**Directions for this task:**
Reproduce exactly the lines below, starting with the line that contains "шлом, рыцарей в нашем об" and ending with the last line of the records, both included, and nothing else.

**Data extract:**

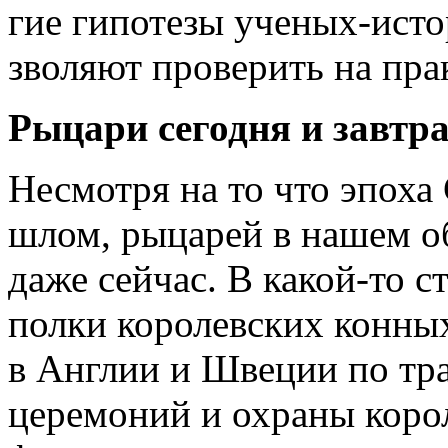
гие гипотезы ученых-ист
зволяют проверить на пра
Рыцари сегодня и завтр
Несмотря на то что эпоха 
шлом, рыцарей в нашем об
даже сейчас. В какой-то 
полки королевских конных
в Англии и Швеции по тр
церемоний и охраны коро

**Exercise result:**
шлом, рыцарей в нашем об
даже сейчас. В какой-то 
полки королевских конных
в Англии и Швеции по тр
церемоний и охраны коро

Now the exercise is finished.